His internal thermostat rose another ten degrees.

And then dropped back into the polar zone when he acknowledged that Libby hadn’t invited him in. A few brief words and she’d been out in the hall with him, locking the door. She hadn’t wanted to be alone with him in her apartment.

So she didn’t want to have wild sex in every room with him tonight. Okay. He wasn’t a maniac; he could accept that. They’d be civilized, have dinner, maybe kiss a little, and spend the night alone and bummed out.

He’d made a reservation at a romantic bistro in the neighborhood, a place with soft music and candles on the tables and no crowd of twenty-two-year-olds in spandex lined up outside the door. Libby seemed pleased by his choice. “I’ve always wanted to try this place,” she said as they took their seats.

They ordered—some sort of chicken thing for her, a slab of steak for him, a glass of chardonnay for her and an ale for him. He thought of the white wine chilling back at his apartment, and then thought of her apartment with its lack of children, and then he thought of her rushing him away from her door rather than inviting him in, and he stopped thinking about what would happen once they were done eating.

“So,” Libby said, her eyes the color of dark chocolate. “Tell me the story of your life.”

“In twenty-five words or less?” She smiled. He swallowed a bracing sip of his ale and tried not to let her eyes and her rippling hair and her smile distract him. “I grew up in Altoona, in central Pennsylvania,” he told her. “My dad’s a cop, my mother runs the house and one of my brothers teaches math and coaches lacrosse at a high school a few towns away. My other brother is an optician. He lives in San Francisco. Have I used up my twenty-five words yet?”

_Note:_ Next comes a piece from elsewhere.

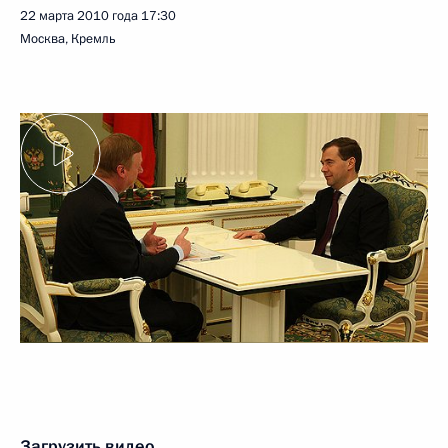
22 марта 2010 года
17:30
Москва, Кремль
Загрузить видео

“No,” she told him. “I’m counting. Keep going.”

He laughed. His childhood had been stable and loving. He’d been a Boy Scout for a few years but quit when Little League took over his life. He’d devoured superhero comic books, collected stones that resembled arrowheads but probably weren’t, and walked the family dog when he got home
from school. He’d helped his father with household repairs and developed some excellent carpentry skills. He’d lost his virginity at seventeen—a birthday present from Jenny O’Neill, his steady girlfriend through high school. It had been without question the best birthday present he’d ever received.

He decided not to share that last detail with Libby. “I decided to become an architect,” he told her, “and I got a scholarship to the University of Pennsylvania.”

“You’re an Ivy Leaguer?” She seemed surprised.

He supposed most Ivy Leaguers didn’t hammer nails for a living. He wondered whether his Ivy League degree would improve Eric’s changes of getting into Hudson, but decided not to bring up the subject. He didn’t want Libby’s job or his son to be a part of this evening. “In case you haven’t noticed, I’m a genius,” he said with a smile.

“Penn has one of the top architecture programs in the country, doesn’t it?”

“The undergraduate program was pretty comprehensive. I contemplated going on for a graduate degree, but…”

“But?” she prodded.

He couldn’t avoid every subject—and he shouldn’t. This was getting-to-know-you stuff. “I met Deborah, and we decided to get married, and we moved to Vermont.”

“Because her family was there?”

“She loved the place, and once I saw it I loved it, too. It’s beautiful up there. So…” He shrugged. What more could he say? That he’d been so crazy about Deborah he would have moved to Neptune if that was where she’d wished to live? That even as an undergrad, he’d always felt a little out of place in Penn’s architecture program, a working-class kid who enjoyed the physical aspects of design and construction more than the intellectual aspects?